# [EXERCISE DIRECTIONS]
From the entries below, gather each line containing the word "ejercicio".

# [DATA TO PROCESS]
^^^^^^^^^^^^^^^^

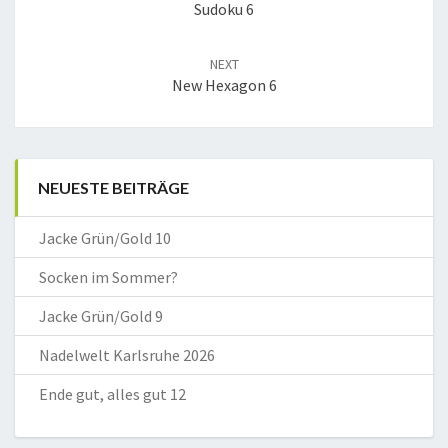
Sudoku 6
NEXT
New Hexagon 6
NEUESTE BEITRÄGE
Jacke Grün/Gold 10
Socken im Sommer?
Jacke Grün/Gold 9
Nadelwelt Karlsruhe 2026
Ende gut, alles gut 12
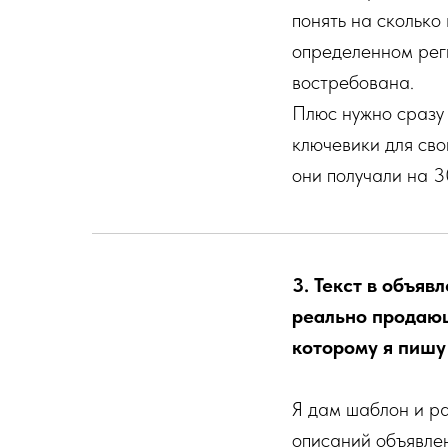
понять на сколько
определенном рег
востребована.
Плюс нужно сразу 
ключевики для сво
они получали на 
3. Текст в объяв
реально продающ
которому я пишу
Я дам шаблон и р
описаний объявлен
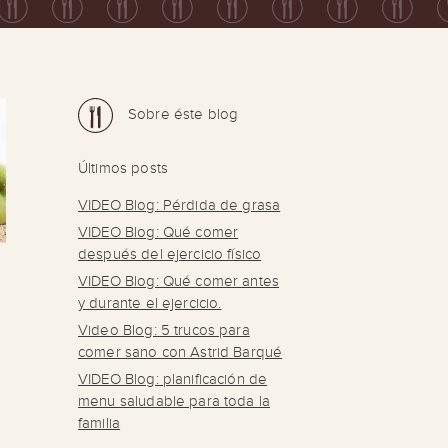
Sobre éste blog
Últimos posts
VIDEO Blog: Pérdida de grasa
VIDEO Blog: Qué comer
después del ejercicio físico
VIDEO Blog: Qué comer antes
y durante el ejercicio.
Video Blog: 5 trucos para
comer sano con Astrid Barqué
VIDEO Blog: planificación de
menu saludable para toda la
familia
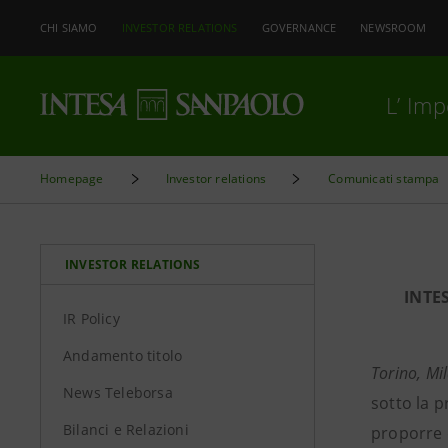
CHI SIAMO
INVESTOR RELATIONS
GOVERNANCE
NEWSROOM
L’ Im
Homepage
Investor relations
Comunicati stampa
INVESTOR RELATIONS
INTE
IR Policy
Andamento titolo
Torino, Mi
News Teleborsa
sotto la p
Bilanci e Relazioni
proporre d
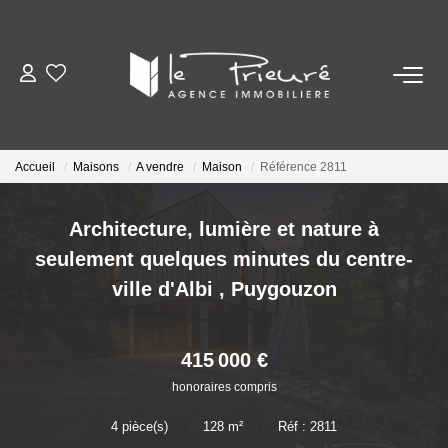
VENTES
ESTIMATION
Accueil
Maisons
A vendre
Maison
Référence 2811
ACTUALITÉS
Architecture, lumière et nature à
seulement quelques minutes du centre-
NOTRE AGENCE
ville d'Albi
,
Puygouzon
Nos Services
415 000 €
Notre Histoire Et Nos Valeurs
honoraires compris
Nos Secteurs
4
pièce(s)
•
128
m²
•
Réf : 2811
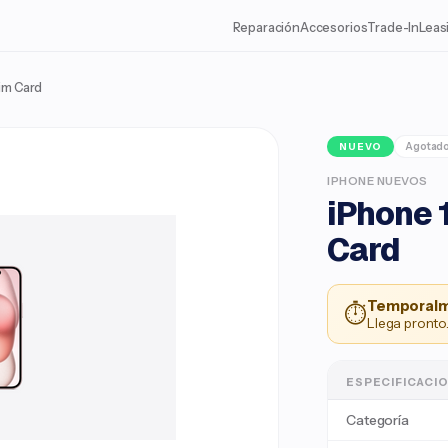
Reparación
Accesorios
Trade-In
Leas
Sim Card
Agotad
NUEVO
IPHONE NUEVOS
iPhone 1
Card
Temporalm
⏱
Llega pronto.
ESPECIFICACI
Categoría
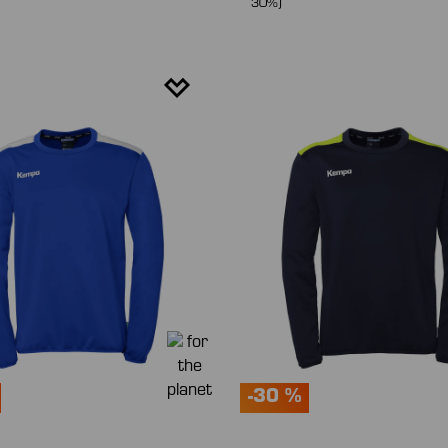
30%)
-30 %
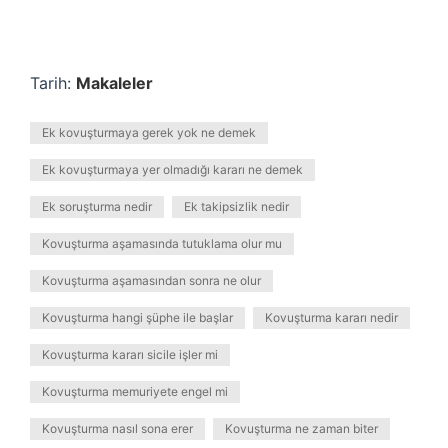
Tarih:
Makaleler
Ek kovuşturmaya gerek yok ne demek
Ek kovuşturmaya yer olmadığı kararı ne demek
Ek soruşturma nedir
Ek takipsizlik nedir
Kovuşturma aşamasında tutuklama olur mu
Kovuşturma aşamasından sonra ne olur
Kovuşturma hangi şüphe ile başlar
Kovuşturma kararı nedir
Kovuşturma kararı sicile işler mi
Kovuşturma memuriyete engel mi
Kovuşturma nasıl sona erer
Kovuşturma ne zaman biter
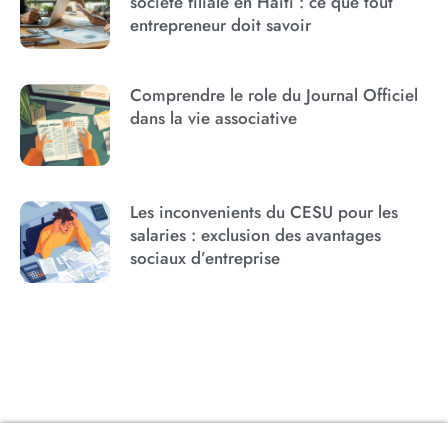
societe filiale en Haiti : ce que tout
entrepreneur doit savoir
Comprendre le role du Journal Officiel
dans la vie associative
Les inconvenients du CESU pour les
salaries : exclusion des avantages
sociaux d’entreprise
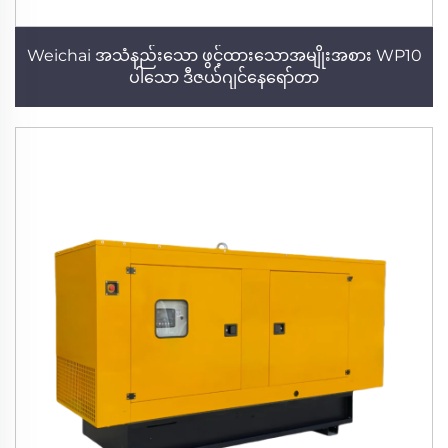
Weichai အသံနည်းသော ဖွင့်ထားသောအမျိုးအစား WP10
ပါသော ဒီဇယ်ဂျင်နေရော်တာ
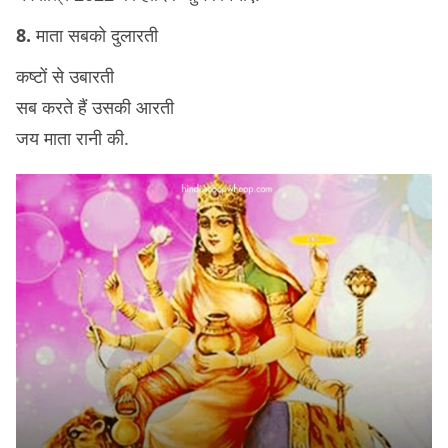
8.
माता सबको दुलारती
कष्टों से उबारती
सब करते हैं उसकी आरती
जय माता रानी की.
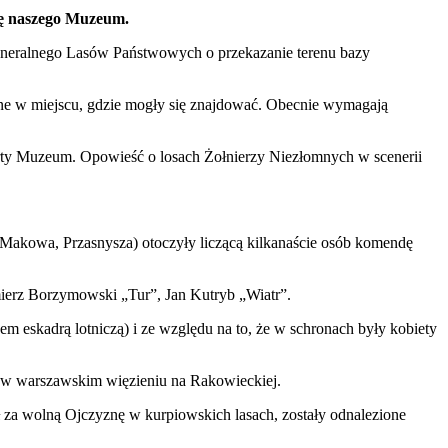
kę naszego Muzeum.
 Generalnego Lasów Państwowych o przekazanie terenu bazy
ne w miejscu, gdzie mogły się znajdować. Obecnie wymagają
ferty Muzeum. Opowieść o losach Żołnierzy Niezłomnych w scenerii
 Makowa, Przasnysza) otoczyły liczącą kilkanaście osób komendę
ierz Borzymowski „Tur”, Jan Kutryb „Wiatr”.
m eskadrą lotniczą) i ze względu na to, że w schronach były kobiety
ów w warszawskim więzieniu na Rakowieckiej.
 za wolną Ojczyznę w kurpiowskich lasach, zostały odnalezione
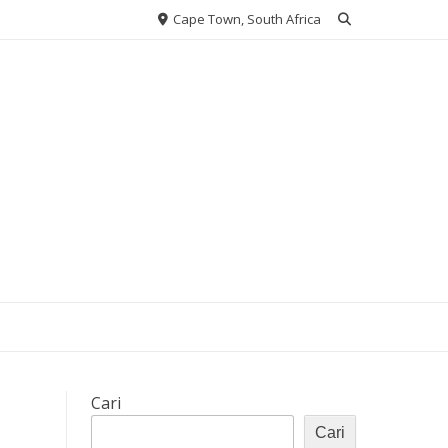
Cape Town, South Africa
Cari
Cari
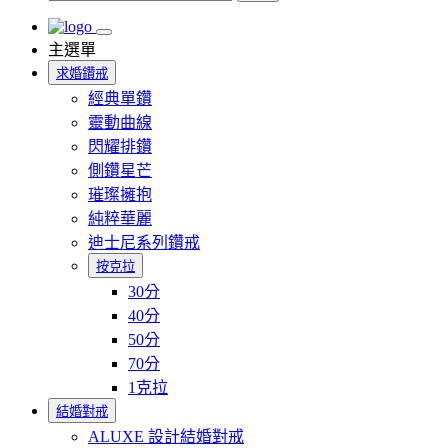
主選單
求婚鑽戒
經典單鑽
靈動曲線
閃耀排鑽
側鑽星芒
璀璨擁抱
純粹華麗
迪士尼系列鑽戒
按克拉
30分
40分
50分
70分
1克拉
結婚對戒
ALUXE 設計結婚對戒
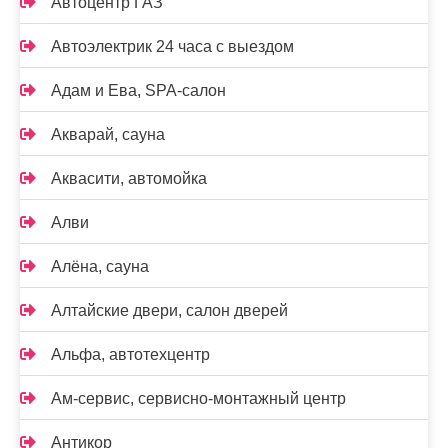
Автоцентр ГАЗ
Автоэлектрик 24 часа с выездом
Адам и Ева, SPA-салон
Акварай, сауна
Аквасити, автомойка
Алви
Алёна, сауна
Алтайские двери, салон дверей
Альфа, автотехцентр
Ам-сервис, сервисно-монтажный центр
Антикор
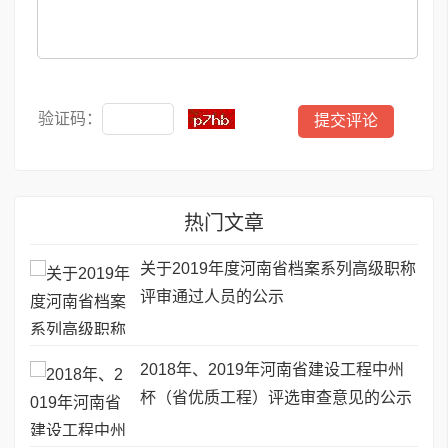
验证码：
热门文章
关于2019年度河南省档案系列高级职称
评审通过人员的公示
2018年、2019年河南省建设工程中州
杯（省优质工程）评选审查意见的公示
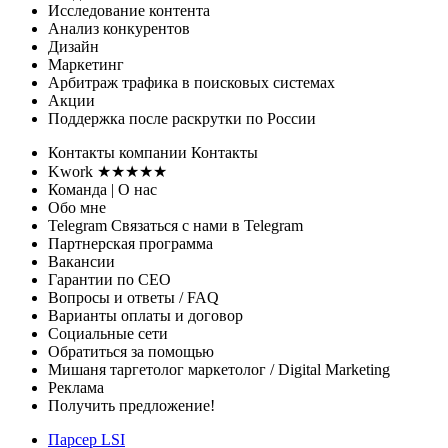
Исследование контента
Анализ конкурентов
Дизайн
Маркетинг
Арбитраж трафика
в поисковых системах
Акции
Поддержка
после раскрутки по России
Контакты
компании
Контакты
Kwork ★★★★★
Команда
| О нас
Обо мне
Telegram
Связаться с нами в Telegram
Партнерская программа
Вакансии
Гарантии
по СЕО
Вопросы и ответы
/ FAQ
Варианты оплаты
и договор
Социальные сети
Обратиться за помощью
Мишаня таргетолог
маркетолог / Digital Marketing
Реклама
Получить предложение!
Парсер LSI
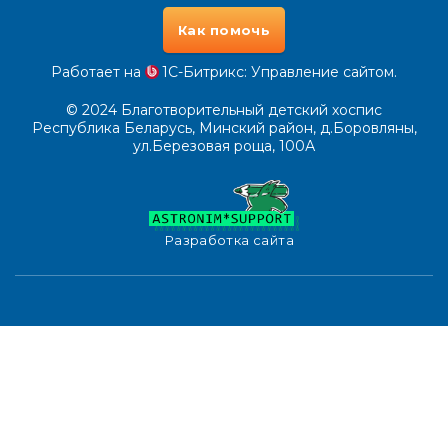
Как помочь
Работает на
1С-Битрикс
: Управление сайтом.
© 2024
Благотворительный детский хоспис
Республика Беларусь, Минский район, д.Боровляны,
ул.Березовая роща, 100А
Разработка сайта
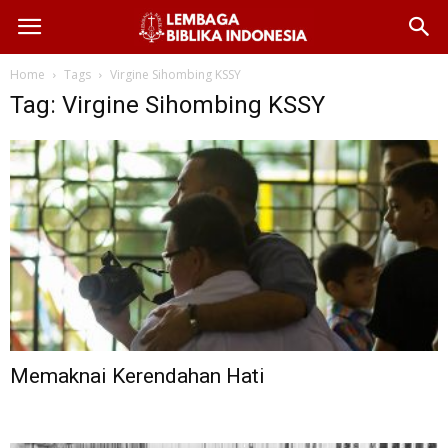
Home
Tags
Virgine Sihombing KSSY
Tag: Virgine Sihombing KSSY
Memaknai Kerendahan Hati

^^^^^^^^^^^^^^^^

# [EXERCISE OUTPUT]
después del ejercicio físico
y durante el ejercicio.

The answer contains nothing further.